Terminal and the “100-day” roadmap: “Is there a communicator on the plane?”

Terminal and the 100 day roadmap Is there a communicator on

Let’s open our good old Le Robert dictionary, which is gathering dust on the living room shelf. Telegraphist. Noun and adjective: specialist in the transmission and reception of telegraphic messages. Certainly, the context has changed, the era is live on the news channels continuously, but the concept remains the same for those who have been assigned this role. This was particularly the case of Elisabeth Borne this Wednesday. From the Elysée press room, the Prime Minister, dressed all in black, presented the government’s roadmap for the weeks and months to come, in accordance with what she had been asked to do nine days ago during his speech, the tenant of the premises. “It was, more or less, only the concrete variation of what the president announced”, sums up a minister. By “wetting” more without even once pronouncing the name of the one who occupies Matignon, Emmanuel Macron had then reduced Elisabeth Borne to this function of “specialist in the transmission” of the calendar which he had himself concocted. But who decreed that the telegrapher should annihilate any ambition to do politics?

“So, was it sopo?” Slips a member of the government, usually rather pro-Borne, a few minutes after the press conference that he did not have the pleasure of listening to. Understand: “soporific”. To believe that he expected it when leaving the Castle: “This morning, in the Council of Ministers, she read us her thing… She lost the fishing, she no longer has the grinta. I found her extinct . It’s difficult for her at the moment”, he regrets. Is this really where the shoe pinches? Definitely not. Especially since Elisabeth Borne has never impressed anyone with her public speaking, her many talents are elsewhere. The exercise imposed on the Prime Minister was not easy for the one who works day and night. Who is also trying, as best they can, to see beyond July 14, the date chosen by the Head of State to “take a first assessment” furiously rhyming with reshuffle. Only, in the political crisis we are experiencing, where the French are increasingly struggling to believe in the effectiveness of public policies, was it necessary to be so abstruse?

This roadmap was, no doubt, crystal clear to those who practice the technocratic language as regularly as the pens who wrote it. But what about everyone else, the vast majority of the population? It is not enough to use variations of the word “concrete” twelve times to be. How to “respond directly to the concerns and expectations of the French people”, as the Prime Minister declared in the preamble when, on work for example, she assures us that she wants to “build with the trade unions and employers’ organizations a social agenda for a new pact of life at work”? How can we imagine a desirable future when we hear that “the France 2030 plan” will continue to be deployed in all territories? Or again, about security: “We are going to deploy a ‘republican action force’, with exceptional means in a territory for a given period”? In transmission, a translation component should have been added. Is there a communicator on the plane? “Unfortunately, this is not new,” laments another member of the government.

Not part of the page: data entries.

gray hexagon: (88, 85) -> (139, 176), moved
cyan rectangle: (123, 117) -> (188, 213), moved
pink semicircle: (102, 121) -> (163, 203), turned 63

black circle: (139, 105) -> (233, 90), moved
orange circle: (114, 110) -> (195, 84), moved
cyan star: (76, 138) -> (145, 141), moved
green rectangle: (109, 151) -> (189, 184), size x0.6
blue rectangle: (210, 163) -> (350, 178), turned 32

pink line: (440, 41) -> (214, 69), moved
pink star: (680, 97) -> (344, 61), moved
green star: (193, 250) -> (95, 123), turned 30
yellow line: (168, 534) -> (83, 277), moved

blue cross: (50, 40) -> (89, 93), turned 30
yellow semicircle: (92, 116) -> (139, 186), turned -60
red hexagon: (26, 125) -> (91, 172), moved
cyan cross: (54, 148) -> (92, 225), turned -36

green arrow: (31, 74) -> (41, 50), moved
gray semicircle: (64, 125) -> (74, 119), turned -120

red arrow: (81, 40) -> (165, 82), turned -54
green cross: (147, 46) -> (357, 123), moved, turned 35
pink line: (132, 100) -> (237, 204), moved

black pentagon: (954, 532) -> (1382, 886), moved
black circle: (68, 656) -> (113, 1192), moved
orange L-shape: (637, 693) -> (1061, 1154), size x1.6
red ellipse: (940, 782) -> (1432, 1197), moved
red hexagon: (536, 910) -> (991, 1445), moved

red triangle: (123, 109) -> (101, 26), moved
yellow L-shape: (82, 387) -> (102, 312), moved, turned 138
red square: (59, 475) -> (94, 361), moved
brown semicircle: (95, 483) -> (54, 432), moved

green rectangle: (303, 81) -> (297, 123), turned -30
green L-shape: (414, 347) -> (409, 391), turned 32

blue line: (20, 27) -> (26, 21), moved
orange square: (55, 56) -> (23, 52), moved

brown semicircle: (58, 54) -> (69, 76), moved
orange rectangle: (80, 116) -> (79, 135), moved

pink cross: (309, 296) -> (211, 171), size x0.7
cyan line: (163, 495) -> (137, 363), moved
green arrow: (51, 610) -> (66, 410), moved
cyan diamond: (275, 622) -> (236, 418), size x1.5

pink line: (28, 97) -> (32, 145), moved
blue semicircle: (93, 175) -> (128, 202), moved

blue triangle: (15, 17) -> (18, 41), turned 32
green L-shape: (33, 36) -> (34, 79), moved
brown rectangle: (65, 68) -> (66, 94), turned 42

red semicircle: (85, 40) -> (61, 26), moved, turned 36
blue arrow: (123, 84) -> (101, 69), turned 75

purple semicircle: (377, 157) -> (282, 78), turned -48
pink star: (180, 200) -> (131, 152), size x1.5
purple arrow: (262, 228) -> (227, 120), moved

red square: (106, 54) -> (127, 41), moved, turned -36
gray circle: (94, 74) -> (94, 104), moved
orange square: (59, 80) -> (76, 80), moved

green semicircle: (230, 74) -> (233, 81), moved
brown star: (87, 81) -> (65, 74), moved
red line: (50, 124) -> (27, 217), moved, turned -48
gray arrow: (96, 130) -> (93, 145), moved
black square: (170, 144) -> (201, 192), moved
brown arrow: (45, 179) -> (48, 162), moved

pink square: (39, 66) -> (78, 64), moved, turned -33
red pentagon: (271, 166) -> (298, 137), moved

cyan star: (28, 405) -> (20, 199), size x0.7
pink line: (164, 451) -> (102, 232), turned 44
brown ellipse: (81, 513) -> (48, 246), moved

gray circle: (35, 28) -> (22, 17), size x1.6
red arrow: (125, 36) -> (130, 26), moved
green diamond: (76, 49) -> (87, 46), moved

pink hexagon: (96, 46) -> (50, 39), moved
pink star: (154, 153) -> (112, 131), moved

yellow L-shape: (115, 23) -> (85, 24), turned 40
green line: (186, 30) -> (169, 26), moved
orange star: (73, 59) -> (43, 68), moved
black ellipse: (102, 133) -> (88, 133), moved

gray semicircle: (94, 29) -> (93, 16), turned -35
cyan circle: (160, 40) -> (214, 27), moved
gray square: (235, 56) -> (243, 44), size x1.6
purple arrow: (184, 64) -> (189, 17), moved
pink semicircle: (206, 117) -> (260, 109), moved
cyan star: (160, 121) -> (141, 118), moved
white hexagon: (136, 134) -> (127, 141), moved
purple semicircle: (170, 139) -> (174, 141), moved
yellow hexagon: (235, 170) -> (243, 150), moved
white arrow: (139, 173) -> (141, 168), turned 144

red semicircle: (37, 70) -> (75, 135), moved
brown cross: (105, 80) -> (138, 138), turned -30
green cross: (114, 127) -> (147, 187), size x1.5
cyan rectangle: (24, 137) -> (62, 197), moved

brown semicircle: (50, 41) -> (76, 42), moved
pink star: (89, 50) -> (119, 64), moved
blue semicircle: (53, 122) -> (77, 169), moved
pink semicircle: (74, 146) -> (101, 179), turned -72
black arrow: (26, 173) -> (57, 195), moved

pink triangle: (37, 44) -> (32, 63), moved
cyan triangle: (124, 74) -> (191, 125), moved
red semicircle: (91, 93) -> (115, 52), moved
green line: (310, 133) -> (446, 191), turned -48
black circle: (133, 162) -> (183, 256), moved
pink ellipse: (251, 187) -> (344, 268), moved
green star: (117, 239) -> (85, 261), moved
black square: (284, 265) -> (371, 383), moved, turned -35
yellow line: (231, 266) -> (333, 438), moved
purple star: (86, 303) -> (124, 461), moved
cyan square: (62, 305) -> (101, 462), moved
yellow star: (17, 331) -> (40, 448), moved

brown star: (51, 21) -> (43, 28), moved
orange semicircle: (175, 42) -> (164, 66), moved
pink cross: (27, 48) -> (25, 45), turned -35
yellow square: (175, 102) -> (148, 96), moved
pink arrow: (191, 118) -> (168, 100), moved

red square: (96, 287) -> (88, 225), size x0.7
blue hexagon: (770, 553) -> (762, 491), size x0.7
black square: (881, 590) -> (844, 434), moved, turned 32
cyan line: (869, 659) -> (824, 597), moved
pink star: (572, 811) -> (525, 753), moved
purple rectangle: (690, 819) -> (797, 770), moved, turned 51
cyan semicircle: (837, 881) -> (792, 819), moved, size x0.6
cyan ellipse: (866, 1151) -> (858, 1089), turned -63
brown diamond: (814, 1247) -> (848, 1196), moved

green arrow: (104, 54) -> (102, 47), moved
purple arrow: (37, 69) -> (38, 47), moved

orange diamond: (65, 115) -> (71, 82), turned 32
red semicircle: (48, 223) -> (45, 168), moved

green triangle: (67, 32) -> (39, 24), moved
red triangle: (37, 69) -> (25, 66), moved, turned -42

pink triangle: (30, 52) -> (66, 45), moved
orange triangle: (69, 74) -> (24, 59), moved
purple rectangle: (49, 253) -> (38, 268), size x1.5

Of course, there is no question here of asserting that communication should prevail over ideas. But it would be just as naive to think that it is secondary to creating a feeling of membership. The first to suffer from this lack of political sense is the government itself, starting perhaps with Elisabeth Borne, who is playing for her survival in the next 80 days. Even though many draft answers are provided on the sharing of value, the ecological transition, the reindustrialization of the country, the rehabilitation of local public services, the best intentions in the world are struggling to break the sound barrier – and , even worse, that of trust – if they have nothing tangible for those who listen to them. Emmanuel Macron was already convinced that there was no better than him to explain his policy to the French, this Wednesday he is not about to change his mind.